RICHMOND, Va. (WDBJ) – Holly Zimmerman is a registered nurse, who was caring for COVID-positive patients in a long-term care facility when he she became ill in late July.
The resident of Bassett hasn’t been the same since contracting COVID-19.
“I’m much improved now, but over the last six months, it’s taken me that long, I had severe cognitive deficits,” Zimmerman told WDBJ7. “There’s two weeks I have no memory of.”
Health issues and overwhelming fatigue are just part of the problem. The illness has also taken a financial toll, and like many other frontline health care workers in Virginia, she’s not eligible for worker’s compensation.
“We have hundreds of health care workers right now who’ve applied for worker’s comp benefits because they’ve been in the hospital, they’ve been on a ventilator, they still need oxygen, they need rehab in order to get their life back after getting this horrible disease and all of their claims are being denied,” said Del. Chris Hurst (D-Blacksburg).
Hurst introduced legislation that would extend coverage to include COVID-19 as a work-related illness, for health care workers who are directly involved in the diagnosis and treatment of COVID patients. The measure would be retroactive.
The Senate scuttled a similar measure because of the cost. Employers and insurers fear the impact as well.

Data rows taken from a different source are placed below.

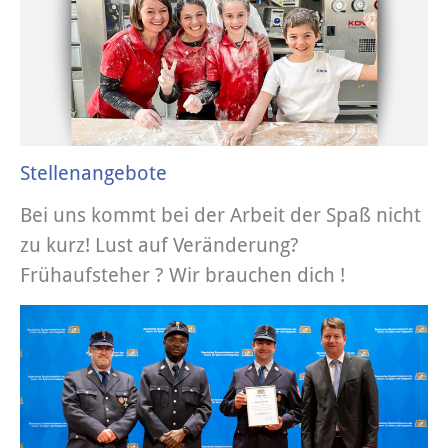
Stellenangebote
Bei uns kommt bei der Arbeit der Spaß nicht
zu kurz! Lust auf Veränderung?
Frühaufsteher ? Wir brauchen dich !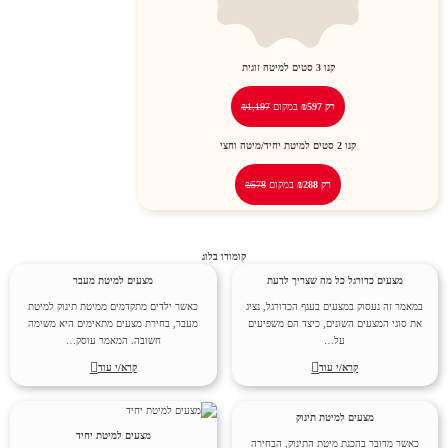
קנו
3
סטים למיטה זוגית
רק ₪597
במקום
₪1,197
קנו
2
סטים למיטת יחיד/מיטה וחצי
רק ₪288
במקום
₪578
קומודו בלוג
מצעים כדורגל כל מה שצריך לדעת
מצעים למיטת מעבר
במאמר זה נעסוק במצעים בענף הכדורגל, נציג
כאשר ילדים מתקדמים ממיטת תינוק למיטת
את סוגי המצעים השונים, כיצד הם משפיעים
מעבר, בחירת מצעים מתאימים היא משימה
על…
חשובה. המאמר עוסק…
קרא/י עוד
קרא/י עוד
מצעים למיטת תינוק
מצעים למיטת יחיד
כאשר מדובר בהכנת מיטת התינוק, הבחירה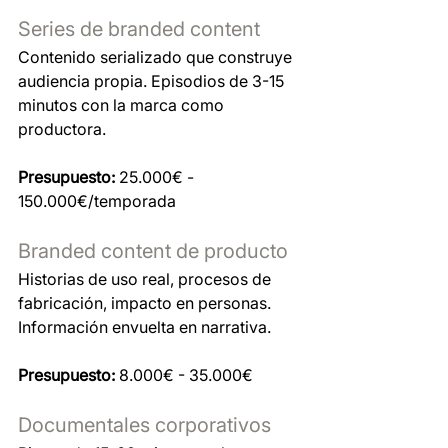
Series de branded content
Contenido serializado que construye 
audiencia propia. Episodios de 3-15 
minutos con la marca como 
productora.
Presupuesto:
 25.000€ - 
150.000€/temporada
Branded content de producto
Historias de uso real, procesos de 
fabricación, impacto en personas. 
Información envuelta en narrativa.
Presupuesto:
 8.000€ - 35.000€
Documentales corporativos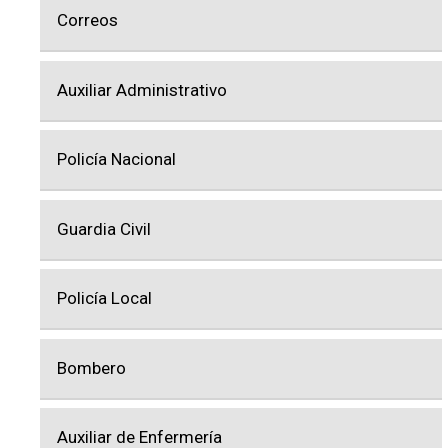
Correos
Auxiliar Administrativo
Policía Nacional
Guardia Civil
Policía Local
Bombero
Auxiliar de Enfermería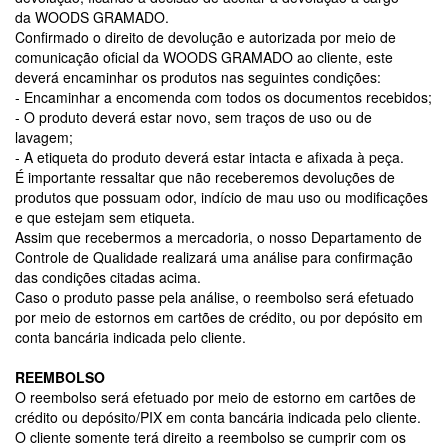
da WOODS GRAMADO.
Confirmado o direito de devolução e autorizada por meio de
comunicação oficial da WOODS GRAMADO ao cliente, este
deverá encaminhar os produtos nas seguintes condições:
- Encaminhar a encomenda com todos os documentos recebidos;
- O produto deverá estar novo, sem traços de uso ou de
lavagem;
- A etiqueta do produto deverá estar intacta e afixada à peça.
É importante ressaltar que não receberemos devoluções de
produtos que possuam odor, indício de mau uso ou modificações
e que estejam sem etiqueta.
Assim que recebermos a mercadoria, o nosso Departamento de
Controle de Qualidade realizará uma análise para confirmação
das condições citadas acima.
Caso o produto passe pela análise, o reembolso será efetuado
por meio de estornos em cartões de crédito, ou por depósito em
conta bancária indicada pelo cliente.
REEMBOLSO
O reembolso será efetuado por meio de estorno em cartões de
crédito ou depósito/PIX em conta bancária indicada pelo cliente.
O cliente somente terá direito a reembolso se cumprir com os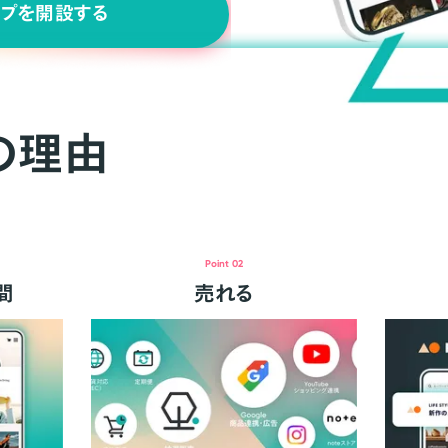
ップを開設する
の理由
Point 02
間
売れる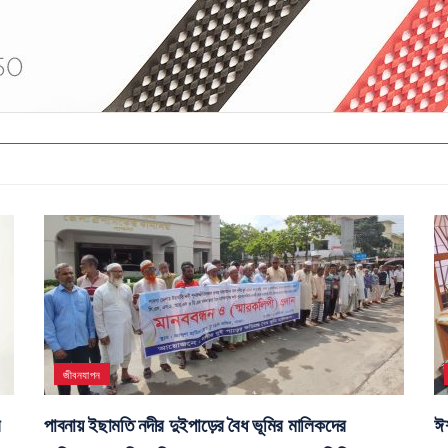
জীবনযাপন
র
পাবনায় ইছামতি নদীর দুইপাড়ের বৈধ ভূমির মালিকদের
ঈশ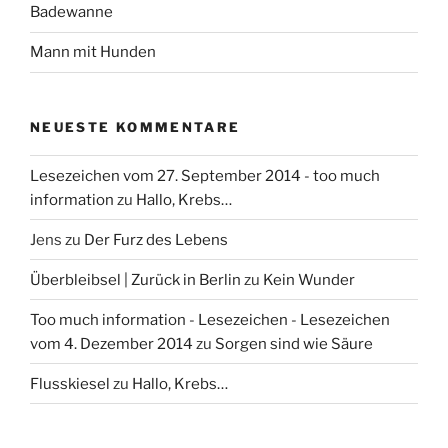
Badewanne
Mann mit Hunden
NEUESTE KOMMENTARE
Lesezeichen vom 27. September 2014 - too much
information
zu
Hallo, Krebs…
Jens
zu
Der Furz des Lebens
Überbleibsel | Zurück in Berlin
zu
Kein Wunder
Too much information - Lesezeichen - Lesezeichen
vom 4. Dezember 2014
zu
Sorgen sind wie Säure
Flusskiesel
zu
Hallo, Krebs…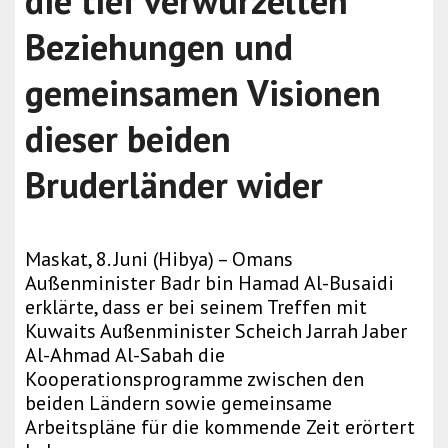
die tief verwurzelten
Beziehungen und
gemeinsamen Visionen
dieser beiden
Bruderländer wider
Maskat, 8. Juni (Hibya) – Omans
Außenminister Badr bin Hamad Al-Busaidi
erklärte, dass er bei seinem Treffen mit
Kuwaits Außenminister Scheich Jarrah Jaber
Al-Ahmad Al-Sabah die
Kooperationsprogramme zwischen den
beiden Ländern sowie gemeinsame
Arbeitspläne für die kommende Zeit erörtert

John Heard represented the Virginia Self-Insurers Association during a committee hearing in January.
“Nobody knew the potential impact of this virus early last year,” Heard told lawmakers. “Sufficient premiums have not been collected. And we really still don’t understand what the latent medical effects of this virus may be.”
But Hurst and advocates for the state’s health care workers are hoping limits to the legislation will make it more acceptable to members of the Senate, and offer some help for health care workers like Holly Zimmerman.